→ Your goal: Write out nothing except the lines running from the one containing "Técnico do ouro olímpico defende pausa" to the last line of the data, exactly as they stand.

··········

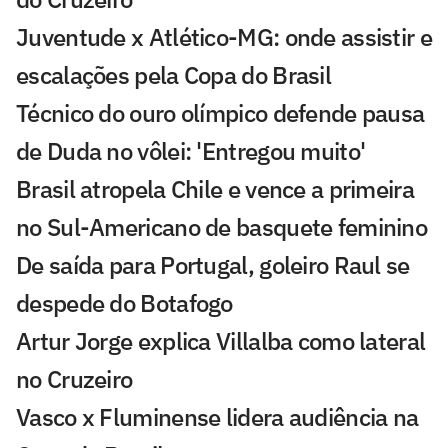
Juventude x Atlético-MG: onde assistir e
escalações pela Copa do Brasil
Técnico do ouro olímpico defende pausa
de Duda no vôlei: 'Entregou muito'
Brasil atropela Chile e vence a primeira
no Sul-Americano de basquete feminino
De saída para Portugal, goleiro Raul se
despede do Botafogo
Artur Jorge explica Villalba como lateral
no Cruzeiro
Vasco x Fluminense lidera audiência na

··········

→ Answer to the problem:
Técnico do ouro olímpico defende pausa
de Duda no vôlei: 'Entregou muito'
Brasil atropela Chile e vence a primeira
no Sul-Americano de basquete feminino
De saída para Portugal, goleiro Raul se
despede do Botafogo
Artur Jorge explica Villalba como lateral
no Cruzeiro
Vasco x Fluminense lidera audiência na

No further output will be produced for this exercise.